Assigned task: Images in the data are to be skipped, while every line is restated exactly as written.

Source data
[Start of section]
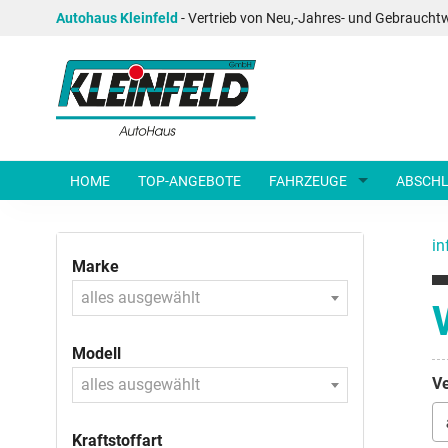
Autohaus Kleinfeld
- Vertrieb von Neu,-Jahres- und Gebraucht
HOME
TOP-ANGEBOTE
FAHRZEUGE
ABSCHL
in
Marke
alles ausgewählt
Modell
Ve
alles ausgewählt
Kraftstoffart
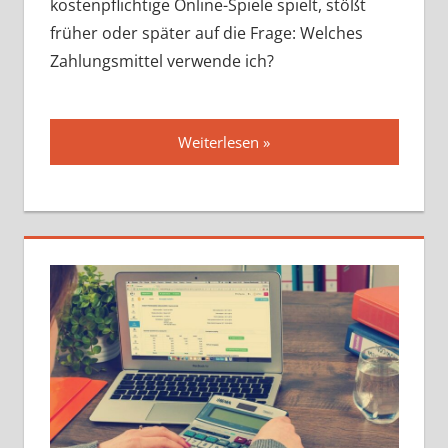
kostenpflichtige Online-Spiele spielt, stößt
früher oder später auf die Frage: Welches
Zahlungsmittel verwende ich?
Weiterlesen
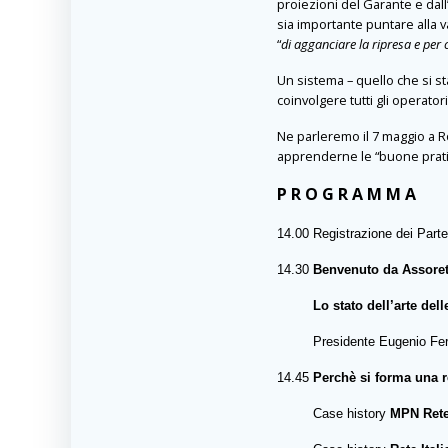
proiezioni del Garante e dal
sia importante puntare alla 
“
di agganciare la ripresa e per 
Un sistema – quello che si s
coinvolgere tutti gli operator
Ne parleremo il 7 maggio a R
apprenderne le “buone prati
P R O G R A M M A
14.00 Registrazione dei Parte
14.30
Benvenuto da Assoret
Lo stato dell’arte delle R
Presidente Eugenio Ferrar
14.45
Perchè si forma una r
Case history
MPN Rete 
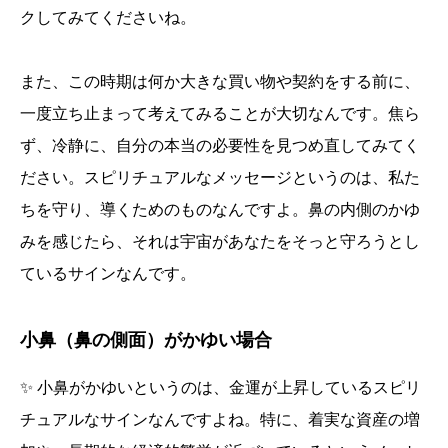
クしてみてくださいね。
また、この時期は何か大きな買い物や契約をする前に、
一度立ち止まって考えてみることが大切なんです。焦ら
ず、冷静に、自分の本当の必要性を見つめ直してみてく
ださい。スピリチュアルなメッセージというのは、私た
ちを守り、導くためのものなんですよ。鼻の内側のかゆ
みを感じたら、それは宇宙があなたをそっと守ろうとし
ているサインなんです。
小鼻（鼻の側面）がかゆい場合
✨ 小鼻がかゆいというのは、金運が上昇しているスピリ
チュアルなサインなんですよね。特に、着実な資産の増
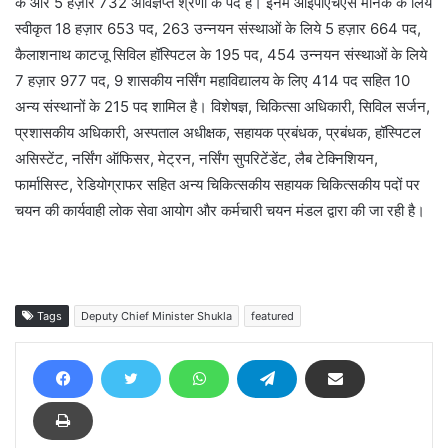
के और 5 हज़ार 732 अविज्ञप्त श्रेणी के पद हैं। इनमें आईपीएचएस मानक के लिये
स्वीकृत 18 हज़ार 653 पद, 263 उन्नयन संस्थाओं के लिये 5 हज़ार 664 पद,
कैलाशनाथ काटजू सिविल हॉस्पिटल के 195 पद, 454 उन्नयन संस्थाओं के लिये
7 हज़ार 977 पद, 9 शासकीय नर्सिंग महाविद्यालय के लिए 414 पद सहित 10
अन्य संस्थानों के 215 पद शामिल है। विशेषज्ञ, चिकित्सा अधिकारी, सिविल सर्जन,
प्रशासकीय अधिकारी, अस्पताल अधीक्षक, सहायक प्रबंधक, प्रबंधक, हॉस्पिटल
असिस्टेंट, नर्सिंग ऑफिसर, मेट्रन, नर्सिंग सुपरिटेंडेंट, लैब टेक्निशियन,
फार्मासिस्ट, रेडियोग्राफर सहित अन्य चिकित्सकीय सहायक चिकित्सकीय पदों पर
चयन की कार्यवाही लोक सेवा आयोग और कर्मचारी चयन मंडल द्वारा की जा रही है।
Tags
Deputy Chief Minister Shukla
featured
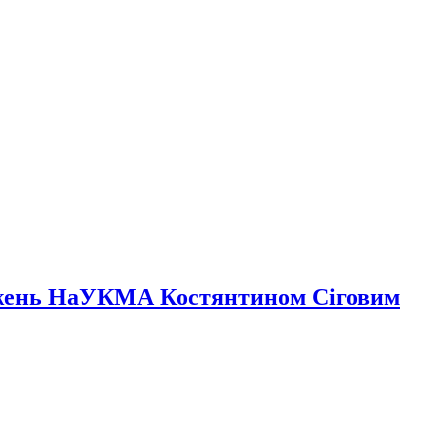
іджень НаУКМА Костянтином Сіговим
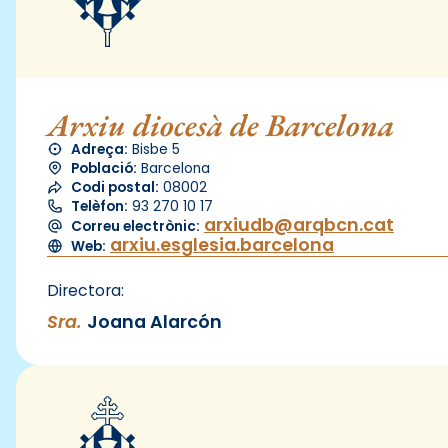
Arxiu diocesà de Barcelona
Adreça:
Bisbe 5
Població:
Barcelona
Codi postal:
08002
Telèfon:
93 270 10 17
arxiudb@arqbcn.cat
Correu electrònic:
arxiu.esglesia.barcelona
Web:
Directora:
Sra.
Joana Alarcón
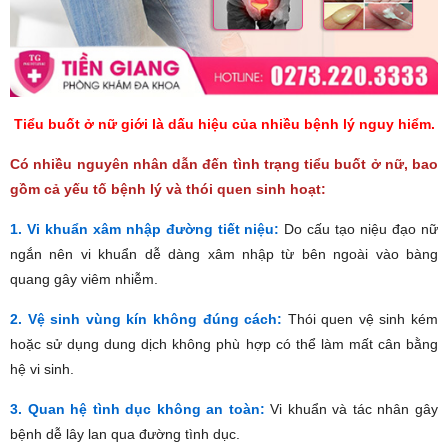
Tiểu buốt ở nữ giới là dấu hiệu của nhiều bệnh lý nguy hiểm.
Có nhiều nguyên nhân dẫn đến tình trạng tiểu buốt ở nữ, bao
gồm cả yếu tố bệnh lý và thói quen sinh hoạt:
1. Vi khuẩn xâm nhập đường tiết niệu:
Do cấu tạo niệu đạo nữ
ngắn nên vi khuẩn dễ dàng xâm nhập từ bên ngoài vào bàng
quang gây viêm nhiễm.
2. Vệ sinh vùng kín không đúng cách:
Thói quen vệ sinh kém
hoặc sử dụng dung dịch không phù hợp có thể làm mất cân bằng
hệ vi sinh.
3. Quan hệ tình dục không an toàn:
Vi khuẩn và tác nhân gây
bệnh dễ lây lan qua đường tình dục.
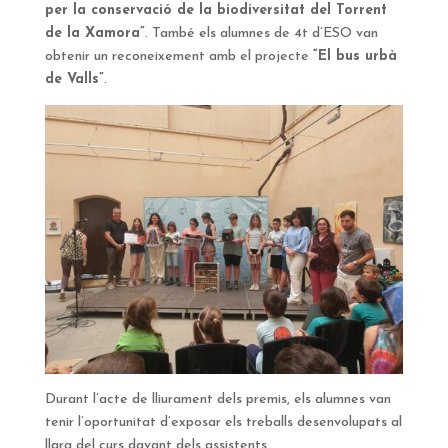
per la conservació de la biodiversitat del Torrent
de la Xamora”
. També els alumnes de 4t d’ESO van
obtenir un reconeixement amb el projecte
“El bus urbà
de Valls”
.
Durant l’acte de lliurament dels premis, els alumnes van
tenir l’oportunitat d’exposar els treballs desenvolupats al
llarg del curs davant dels assistents.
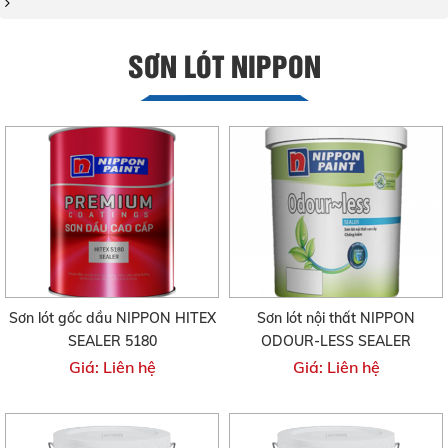
SƠN LÓT NIPPON
Sơn lót gốc dầu NIPPON HITEX
Sơn lót nội thất NIPPON
SEALER 5180
ODOUR-LESS SEALER
Giá: Liên hệ
Giá: Liên hệ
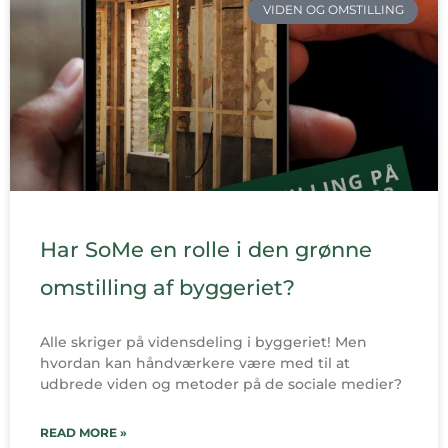
VIDEN OG OMSTILLING
Har SoMe en rolle i den grønne
omstilling af byggeriet?
Alle skriger på vidensdeling i byggeriet! Men
hvordan kan håndværkere være med til at
udbrede viden og metoder på de sociale medier?
READ MORE »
[End of section]
Response:
Autohaus Kleinfeld
- Vertrieb von Neu,-Jahres- und Gebraucht
HOME
TOP-ANGEBOTE
FAHRZEUGE
ABSCHL
in
Marke
alles ausgewählt
Modell
Ve
alles ausgewählt
Kraftstoffart
kostenpflichtige Online-Spiele spielt, stößt
früher oder später auf die Frage: Welches
Zahlungsmittel verwende ich?
Weiterlesen
proiezioni del Garante e dal
sia importante puntare alla 
“
di agganciare la ripresa e per 
Un sistema – quello che si s
coinvolgere tutti gli operator
Ne parleremo il 7 maggio a R
apprenderne le “buone prati
P R O G R A M M A
14.00 Registrazione dei Parte
14.30
Benvenuto da Assoret
Lo stato dell’arte delle R
Presidente Eugenio Ferrar
14.45
Perchè si forma una r
Case history
MPN Rete 
クしてみてくださいね。
また、この時期は何か大きな買い物や契約をする前に、
一度立ち止まって考えてみることが大切なんです。焦ら
ず、冷静に、自分の本当の必要性を見つめ直してみてく
ださい。スピリチュアルなメッセージというのは、私た
ちを守り、導くためのものなんですよ。鼻の内側のかゆ
みを感じたら、それは宇宙があなたをそっと守ろうとし
ているサインなんです。
小鼻（鼻の側面）がかゆい場合
✨ 小鼻がかゆいというのは、金運が上昇しているスピリ
チュアルなサインなんですよね。特に、着実な資産の増
के और 5 हज़ार 732 अविज्ञप्त श्रेणी के पद हैं। इनमें आईपीएचएस मानक के लिये
स्वीकृत 18 हज़ार 653 पद, 263 उन्नयन संस्थाओं के लिये 5 हज़ार 664 पद,
कैलाशनाथ काटजू सिविल हॉस्पिटल के 195 पद, 454 उन्नयन संस्थाओं के लिये
7 हज़ार 977 पद, 9 शासकीय नर्सिंग महाविद्यालय के लिए 414 पद सहित 10
अन्य संस्थानों के 215 पद शामिल है। विशेषज्ञ, चिकित्सा अधिकारी, सिविल सर्जन,
प्रशासकीय अधिकारी, अस्पताल अधीक्षक, सहायक प्रबंधक, प्रबंधक, हॉस्पिटल
असिस्टेंट, नर्सिंग ऑफिसर, मेट्रन, नर्सिंग सुपरिटेंडेंट, लैब टेक्निशियन,
फार्मासिस्ट, रेडियोग्राफर सहित अन्य चिकित्सकीय सहायक चिकित्सकीय पदों पर
चयन की कार्यवाही लोक सेवा आयोग और कर्मचारी चयन मंडल द्वारा की जा रही है।
Tags
Deputy Chief Minister Shukla
featured
іджень НаУКМА Костянтином Сіговим
Arxiu diocesà de Barcelona
Adreça:
Bisbe 5
Població:
Barcelona
Codi postal:
08002
Telèfon:
93 270 10 17
arxiudb@arqbcn.cat
Correu electrònic:
arxiu.esglesia.barcelona
Web:
Directora:
Sra.
Joana Alarcón
Tiểu buốt ở nữ giới là dấu hiệu của nhiều bệnh lý nguy hiểm.
Có nhiều nguyên nhân dẫn đến tình trạng tiểu buốt ở nữ, bao
gồm cả yếu tố bệnh lý và thói quen sinh hoạt:
1. Vi khuẩn xâm nhập đường tiết niệu:
Do cấu tạo niệu đạo nữ
ngắn nên vi khuẩn dễ dàng xâm nhập từ bên ngoài vào bàng
quang gây viêm nhiễm.
2. Vệ sinh vùng kín không đúng cách:
Thói quen vệ sinh kém
hoặc sử dụng dung dịch không phù hợp có thể làm mất cân bằng
hệ vi sinh.
3. Quan hệ tình dục không an toàn:
Vi khuẩn và tác nhân gây
bệnh dễ lây lan qua đường tình dục.
per la conservació de la biodiversitat del Torrent
de la Xamora”
. També els alumnes de 4t d’ESO van
obtenir un reconeixement amb el projecte
“El bus urbà
de Valls”
.
Durant l’acte de lliurament dels premis, els alumnes van
tenir l’oportunitat d’exposar els treballs desenvolupats al
llarg del curs davant dels assistents.
SƠN LÓT NIPPON
Sơn lót gốc dầu NIPPON HITEX
Sơn lót nội thất NIPPON
SEALER 5180
ODOUR-LESS SEALER
Giá: Liên hệ
Giá: Liên hệ
VIDEN OG OMSTILLING
Har SoMe en rolle i den grønne
omstilling af byggeriet?
Alle skriger på vidensdeling i byggeriet! Men
hvordan kan håndværkere være med til at
udbrede viden og metoder på de sociale medier?
READ MORE »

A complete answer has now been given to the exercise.